Required work: The answer must be an exact copy of the records below, with every picture left out.

Exercise material:
········

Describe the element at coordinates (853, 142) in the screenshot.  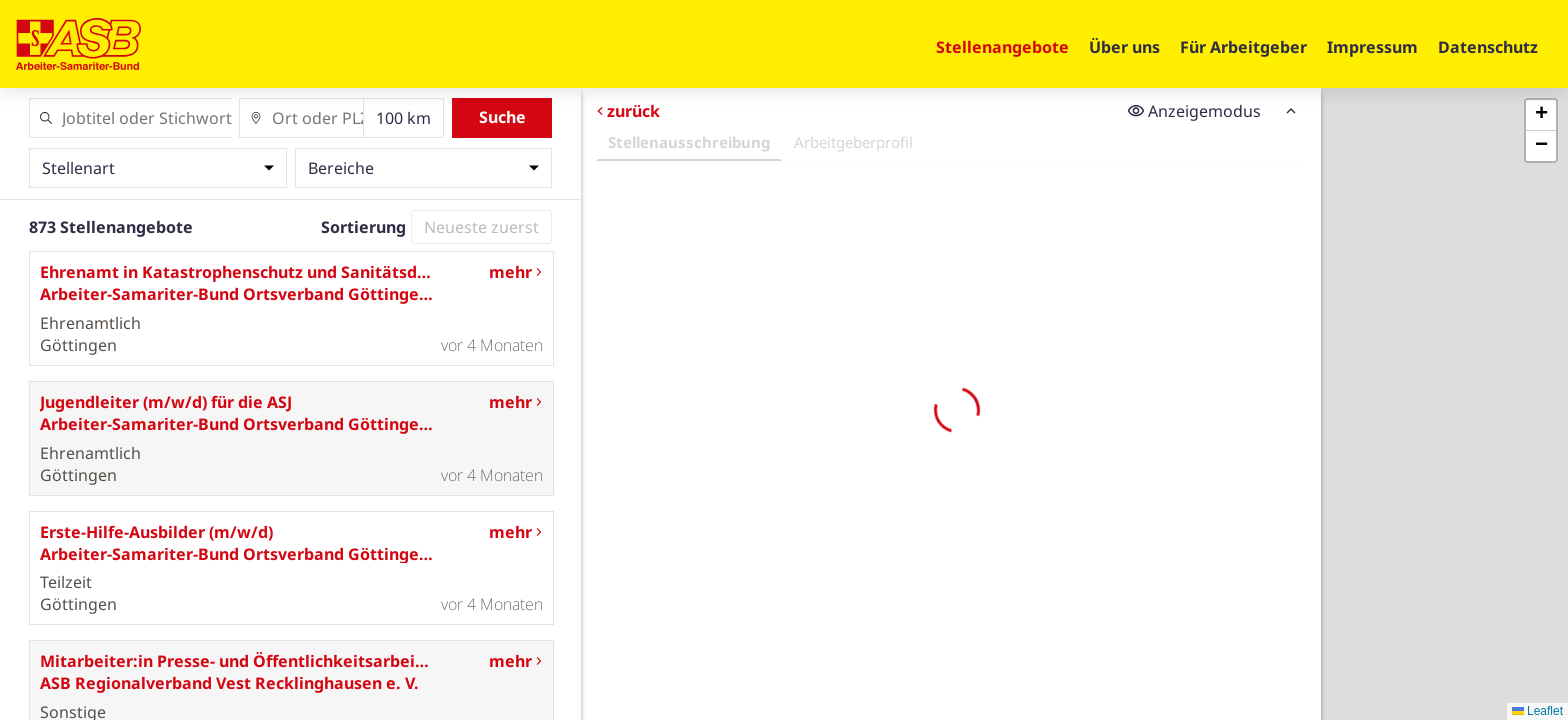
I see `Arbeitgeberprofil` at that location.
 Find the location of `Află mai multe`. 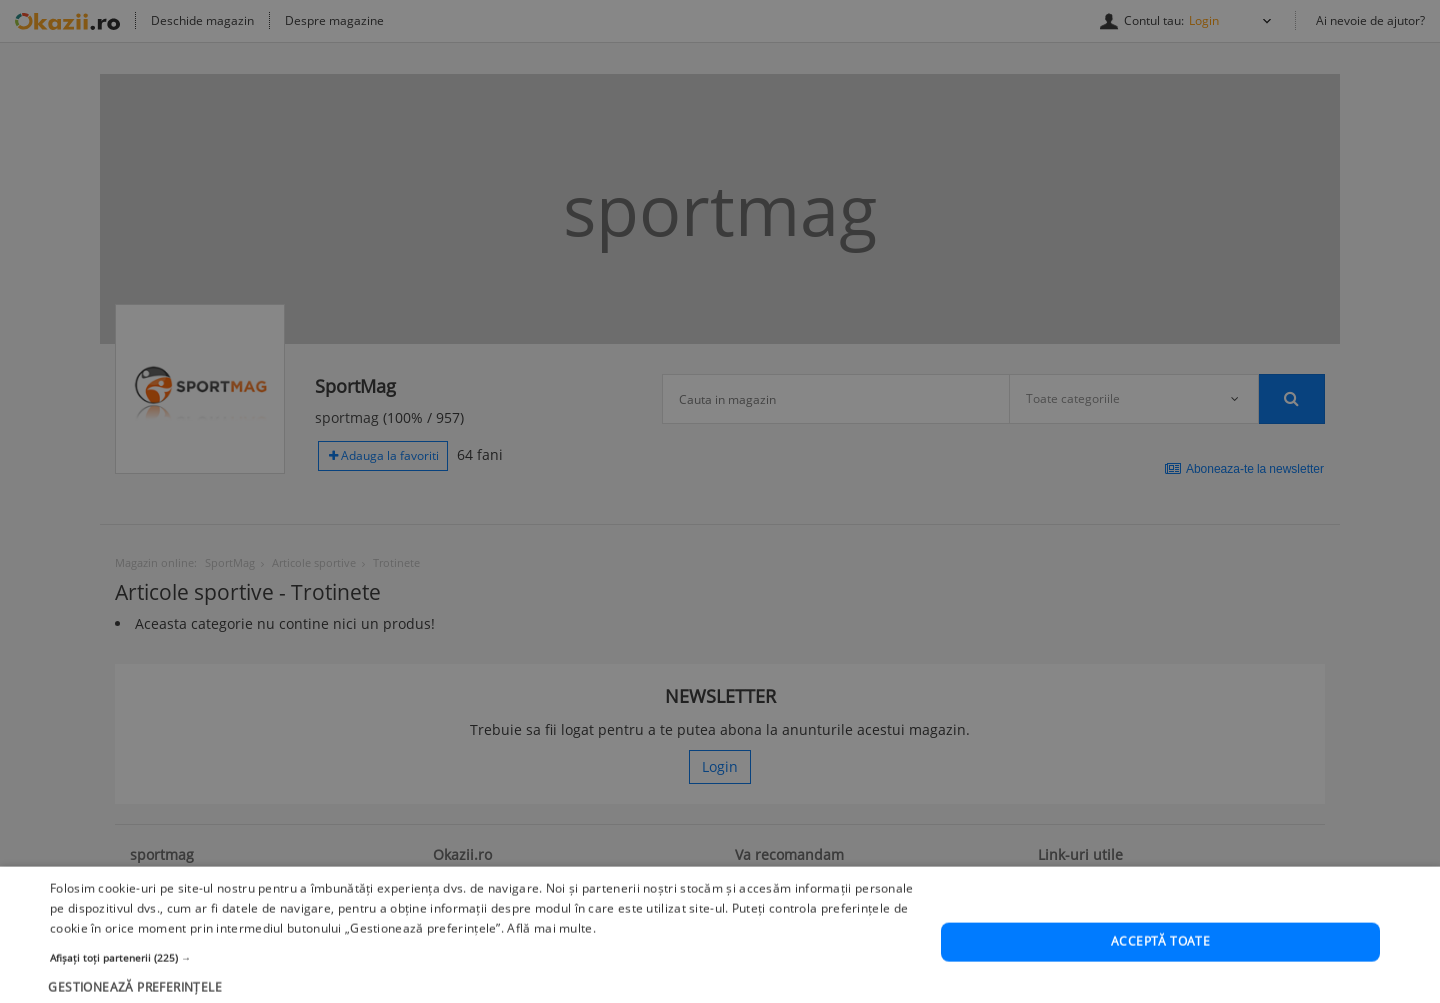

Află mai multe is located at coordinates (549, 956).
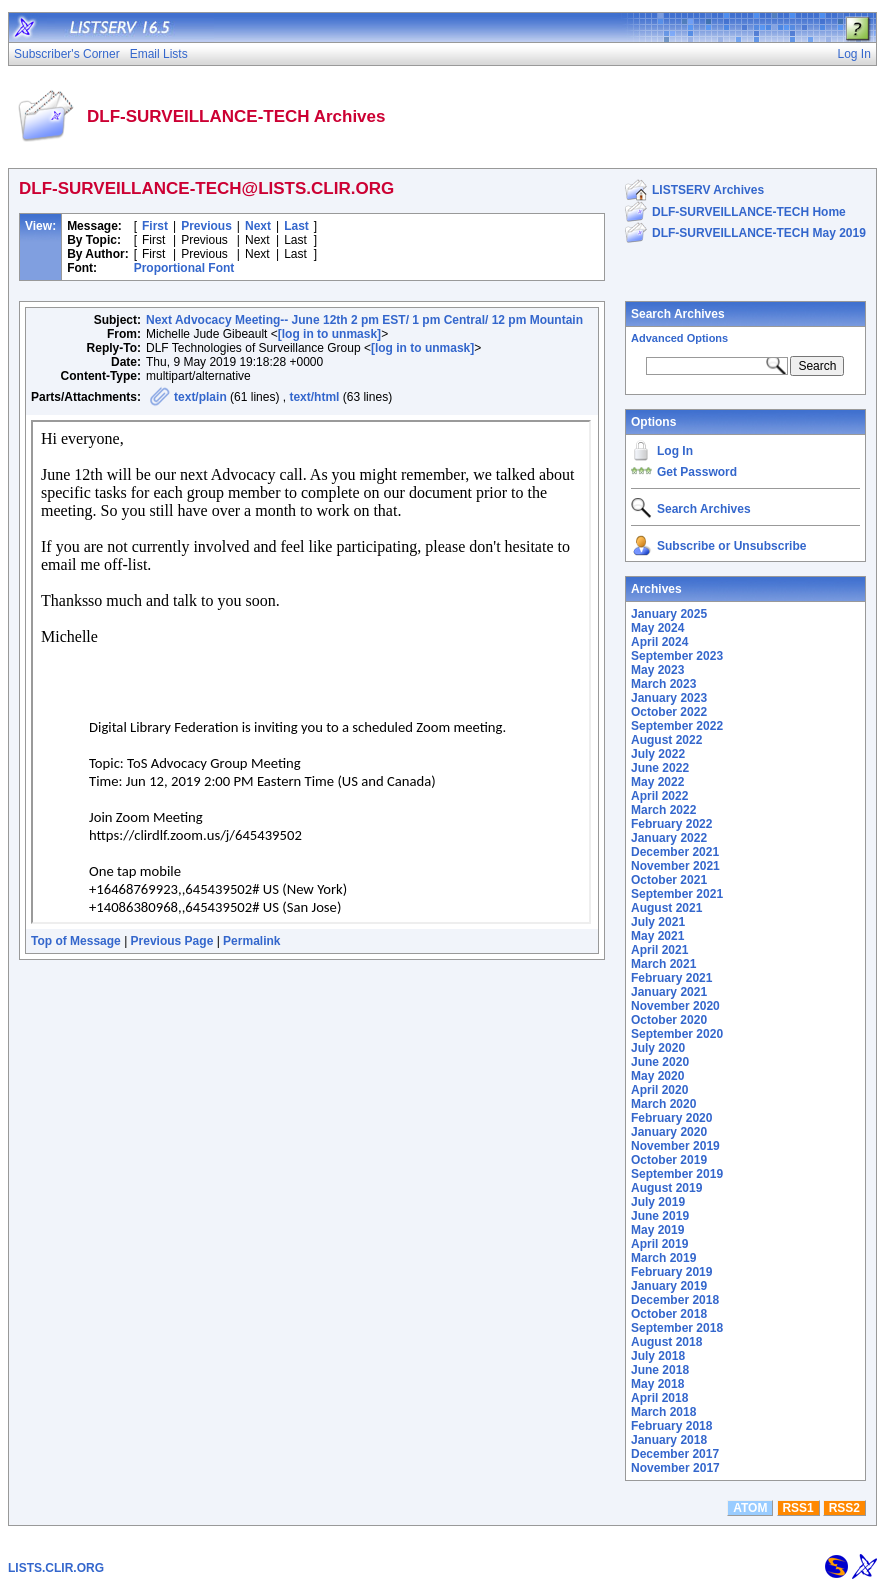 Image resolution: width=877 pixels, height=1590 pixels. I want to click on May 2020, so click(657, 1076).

········

Output for this exercise:
Describe the element at coordinates (853, 142) in the screenshot.  
I see `Arbeitgeberprofil` at that location.
 Find the location of `Află mai multe`. 

Află mai multe is located at coordinates (549, 956).
 Image resolution: width=877 pixels, height=1590 pixels. I want to click on May 2020, so click(657, 1076).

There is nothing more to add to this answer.